The ending comes at you sideways, the way this whole film does. Dwight comes home to find Thomas feeding on Jessie’s corpse. He removes the body. He buries her in the backyard. He gets in the car and drives away. Then he comes back. Thomas says he didn’t think Dwight would return. Thomas asks him to open the window. Dwight opens it and walks out of the frame.
The Ending of My Heart Can’t Beat Unless You Tell It To
A lot of people land on “Thomas dies in the sunlight” as the read here, and structurally that’s where the camera leaves you. But hold that interpretation loosely, because the film is careful not to confirm it. What it confirms is this: Dwight opens the window. Dwight walks away. Whatever happens next, Dwight made a choice to stop being the one who decides. That’s the whole film resolving. Not in violence, not in a clean death, in an act of release.
The Theories to Explain This Crazy Movie
My Heart Can’t Beat Unless You Tell It To Theory #1 – Camp one says Thomas dies. Dwight opens the window, sunlight comes in, Thomas is gone, and Dwight is finally free. This reading is satisfying structurally and it gives Dwight’s arc a clean conclusion.
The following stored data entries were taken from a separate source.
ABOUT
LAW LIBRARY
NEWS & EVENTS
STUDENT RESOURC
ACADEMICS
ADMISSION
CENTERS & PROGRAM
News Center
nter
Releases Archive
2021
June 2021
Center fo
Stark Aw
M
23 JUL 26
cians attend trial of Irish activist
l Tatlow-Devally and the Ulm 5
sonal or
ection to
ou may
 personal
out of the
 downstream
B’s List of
He spent the whole film unable to let go, and the final act is him learning to. Jessie’s death is the thing that breaks the spell, her total consumption by the caregiver role becoming literal the moment Thomas consumes her, and seeing that is what finally frees Dwight to stop.
My Heart Can’t Beat Unless You Tell It To Theory #2 – Camp two says Thomas survives and the cycle continues without Dwight. The window is ambiguous. Thomas has lived through near-death before. Dwight leaving doesn’t mean Thomas dies, it means Dwight stopped being responsible for whether he does. This reading is darker and, I’d argue, more honest to what the film is actually about, because hospice doesn’t end clean. People die on their own timeline, not on the caregiver’s emotional arc.
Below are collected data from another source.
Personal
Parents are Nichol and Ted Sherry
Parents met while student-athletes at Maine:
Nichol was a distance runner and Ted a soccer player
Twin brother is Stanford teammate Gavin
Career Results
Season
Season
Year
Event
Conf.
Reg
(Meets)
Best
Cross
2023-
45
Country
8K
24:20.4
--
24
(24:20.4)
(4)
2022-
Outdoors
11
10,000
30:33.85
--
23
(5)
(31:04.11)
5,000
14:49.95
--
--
Cuartas has said publicly that the film comes directly from his family’s experience with his grandmother’s hospice, and the fractures it opened between family members who were ready to let go and family members who were not. He’s not hiding the metaphor. He built the whole structure around it.
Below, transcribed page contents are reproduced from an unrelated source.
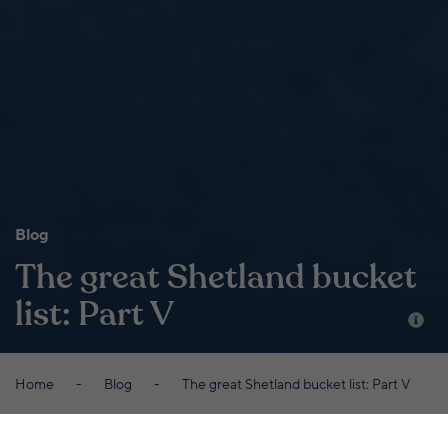
Blog
The great Shetland bucket
list: Part V
Home
Blog
The great Shetland bucket list: Part V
Moviesoapbox’s Personal Read On Which Way This Film Is Going
My read is camp two, and here’s why. If Thomas dies in that final scene, the film is ultimately about Dwight finding his way to a decision. If Thomas survives, the film is about something harder: that the caregiving system doesn’t need Dwight specifically. It just needs a Dwight. Jessie was one version. Dwight was another. The machine keeps running until there’s no one left to run it. That’s what all those murders in the background were. Hundreds of them, the film implies, before we arrived. The machine has been running a long time. Dwight leaving doesn’t stop it. It just stops Dwight.
That’s the film. That’s what Cuartas got onto the screen on what was clearly a micro-budget, shooting at night, with a cast that understood exactly what they were making and committed to it fully. No studio note was ever going to produce this. No greenlight committee was ever going to approve a hospice metaphor this uncompromising and this unwilling to give its protagonist a clean exit. This film exists because nobody with enough money to ruin it was paying attention, and because Jonathan Cuartas had something real to say and said it before anyone could tell him to soften it.
Watch it in the dark. You’ll feel the weight.